YOUR TASK » Faithfully repeat all of the records, as they are written below.

THE DATA »
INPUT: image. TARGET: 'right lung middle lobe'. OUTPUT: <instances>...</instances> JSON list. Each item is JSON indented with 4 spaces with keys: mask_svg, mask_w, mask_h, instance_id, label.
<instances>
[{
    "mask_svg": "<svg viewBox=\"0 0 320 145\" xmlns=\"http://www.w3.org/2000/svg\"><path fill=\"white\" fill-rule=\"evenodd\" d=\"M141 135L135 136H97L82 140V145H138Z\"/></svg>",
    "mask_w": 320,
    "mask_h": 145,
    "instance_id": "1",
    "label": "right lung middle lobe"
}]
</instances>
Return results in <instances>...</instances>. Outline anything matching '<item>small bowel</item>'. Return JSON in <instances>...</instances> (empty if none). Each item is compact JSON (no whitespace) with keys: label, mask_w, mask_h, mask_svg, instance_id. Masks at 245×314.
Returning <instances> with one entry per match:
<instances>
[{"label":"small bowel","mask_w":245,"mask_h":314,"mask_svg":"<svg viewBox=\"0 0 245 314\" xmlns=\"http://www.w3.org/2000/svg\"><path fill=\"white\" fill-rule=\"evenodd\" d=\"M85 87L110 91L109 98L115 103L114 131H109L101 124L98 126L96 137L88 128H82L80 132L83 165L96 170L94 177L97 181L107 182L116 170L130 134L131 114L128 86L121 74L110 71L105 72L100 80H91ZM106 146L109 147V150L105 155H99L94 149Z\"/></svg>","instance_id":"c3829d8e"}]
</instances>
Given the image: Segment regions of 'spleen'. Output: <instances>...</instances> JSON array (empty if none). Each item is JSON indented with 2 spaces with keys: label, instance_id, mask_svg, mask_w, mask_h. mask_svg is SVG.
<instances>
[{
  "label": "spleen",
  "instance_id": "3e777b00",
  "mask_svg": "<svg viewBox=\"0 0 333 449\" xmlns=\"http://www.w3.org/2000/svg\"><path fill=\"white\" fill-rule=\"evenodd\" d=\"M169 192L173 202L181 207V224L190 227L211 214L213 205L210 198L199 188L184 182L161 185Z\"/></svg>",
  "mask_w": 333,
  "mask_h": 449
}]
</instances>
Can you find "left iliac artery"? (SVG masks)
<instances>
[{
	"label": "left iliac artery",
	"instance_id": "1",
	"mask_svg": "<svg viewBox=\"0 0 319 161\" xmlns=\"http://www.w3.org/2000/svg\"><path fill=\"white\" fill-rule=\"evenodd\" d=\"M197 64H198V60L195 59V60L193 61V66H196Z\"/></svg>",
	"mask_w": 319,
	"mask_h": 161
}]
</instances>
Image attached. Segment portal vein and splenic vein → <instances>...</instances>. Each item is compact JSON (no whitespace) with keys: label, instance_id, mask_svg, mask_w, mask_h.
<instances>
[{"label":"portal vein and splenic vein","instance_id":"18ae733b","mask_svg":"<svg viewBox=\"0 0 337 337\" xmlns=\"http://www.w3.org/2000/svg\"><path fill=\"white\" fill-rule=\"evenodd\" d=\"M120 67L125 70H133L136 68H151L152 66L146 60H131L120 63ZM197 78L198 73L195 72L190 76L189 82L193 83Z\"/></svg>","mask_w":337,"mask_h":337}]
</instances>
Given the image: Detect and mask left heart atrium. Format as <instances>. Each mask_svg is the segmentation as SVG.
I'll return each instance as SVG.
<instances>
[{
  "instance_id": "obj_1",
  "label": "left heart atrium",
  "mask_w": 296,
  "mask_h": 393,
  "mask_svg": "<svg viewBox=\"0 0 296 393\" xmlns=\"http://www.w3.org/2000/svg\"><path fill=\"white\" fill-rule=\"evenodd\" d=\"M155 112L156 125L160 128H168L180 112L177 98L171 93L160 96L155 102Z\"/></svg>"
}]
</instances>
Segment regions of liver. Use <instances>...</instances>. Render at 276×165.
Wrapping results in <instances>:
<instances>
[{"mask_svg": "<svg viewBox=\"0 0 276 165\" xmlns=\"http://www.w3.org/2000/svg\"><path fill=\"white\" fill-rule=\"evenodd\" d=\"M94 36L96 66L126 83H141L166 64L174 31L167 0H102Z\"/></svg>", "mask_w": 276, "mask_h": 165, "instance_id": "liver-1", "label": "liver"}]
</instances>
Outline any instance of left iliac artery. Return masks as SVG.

ANSWER AREA »
INPUT: image. TARGET: 'right lung middle lobe'. OUTPUT: <instances>...</instances> JSON list. Each item is JSON indented with 4 spaces with keys: mask_svg, mask_w, mask_h, instance_id, label.
<instances>
[{
    "mask_svg": "<svg viewBox=\"0 0 320 145\" xmlns=\"http://www.w3.org/2000/svg\"><path fill=\"white\" fill-rule=\"evenodd\" d=\"M141 135L135 136H97L82 140V145H138Z\"/></svg>",
    "mask_w": 320,
    "mask_h": 145,
    "instance_id": "1",
    "label": "right lung middle lobe"
}]
</instances>
Return results in <instances>...</instances>. Outline anything matching '<item>small bowel</item>'. Return JSON in <instances>...</instances> (empty if none). Each item is compact JSON (no whitespace) with keys: label, mask_w, mask_h, mask_svg, instance_id. Masks at 245×314.
Returning <instances> with one entry per match:
<instances>
[{"label":"small bowel","mask_w":245,"mask_h":314,"mask_svg":"<svg viewBox=\"0 0 245 314\" xmlns=\"http://www.w3.org/2000/svg\"><path fill=\"white\" fill-rule=\"evenodd\" d=\"M85 87L110 91L109 98L115 103L114 131H109L101 124L98 126L96 137L88 128H82L80 132L83 165L96 170L94 177L97 181L107 182L116 170L130 134L131 114L128 86L121 74L110 71L105 72L100 80H91ZM106 146L109 147V150L105 155H99L94 149Z\"/></svg>","instance_id":"c3829d8e"}]
</instances>
Given the image: Segment regions of 'spleen'. Output: <instances>...</instances> JSON array (empty if none). Each item is JSON indented with 2 spaces with keys: label, instance_id, mask_svg, mask_w, mask_h. mask_svg is SVG.
<instances>
[{
  "label": "spleen",
  "instance_id": "3e777b00",
  "mask_svg": "<svg viewBox=\"0 0 333 449\" xmlns=\"http://www.w3.org/2000/svg\"><path fill=\"white\" fill-rule=\"evenodd\" d=\"M169 192L173 202L181 207V224L190 227L211 214L213 205L210 198L199 188L184 182L161 185Z\"/></svg>",
  "mask_w": 333,
  "mask_h": 449
}]
</instances>
Can you find "left iliac artery"? (SVG masks)
<instances>
[{
	"label": "left iliac artery",
	"instance_id": "1",
	"mask_svg": "<svg viewBox=\"0 0 319 161\" xmlns=\"http://www.w3.org/2000/svg\"><path fill=\"white\" fill-rule=\"evenodd\" d=\"M197 64H198V60L195 59V60L193 61V66H196Z\"/></svg>",
	"mask_w": 319,
	"mask_h": 161
}]
</instances>
Image attached. Segment portal vein and splenic vein → <instances>...</instances>. Each item is compact JSON (no whitespace) with keys: label, instance_id, mask_svg, mask_w, mask_h.
<instances>
[{"label":"portal vein and splenic vein","instance_id":"18ae733b","mask_svg":"<svg viewBox=\"0 0 337 337\" xmlns=\"http://www.w3.org/2000/svg\"><path fill=\"white\" fill-rule=\"evenodd\" d=\"M120 67L125 70H133L136 68H151L152 66L146 60H131L120 63ZM197 78L198 73L195 72L190 76L189 82L193 83Z\"/></svg>","mask_w":337,"mask_h":337}]
</instances>
Given the image: Detect and mask left heart atrium. Format as <instances>. Each mask_svg is the segmentation as SVG.
I'll return each instance as SVG.
<instances>
[{
  "instance_id": "obj_1",
  "label": "left heart atrium",
  "mask_w": 296,
  "mask_h": 393,
  "mask_svg": "<svg viewBox=\"0 0 296 393\" xmlns=\"http://www.w3.org/2000/svg\"><path fill=\"white\" fill-rule=\"evenodd\" d=\"M155 112L156 125L160 128H168L180 112L177 98L171 93L160 96L155 102Z\"/></svg>"
}]
</instances>
Segment regions of liver. Use <instances>...</instances>. Render at 276×165.
Wrapping results in <instances>:
<instances>
[{"mask_svg": "<svg viewBox=\"0 0 276 165\" xmlns=\"http://www.w3.org/2000/svg\"><path fill=\"white\" fill-rule=\"evenodd\" d=\"M94 36L96 66L126 83H141L166 64L174 31L167 0H102Z\"/></svg>", "mask_w": 276, "mask_h": 165, "instance_id": "liver-1", "label": "liver"}]
</instances>
Outline any instance of left iliac artery. Return masks as SVG.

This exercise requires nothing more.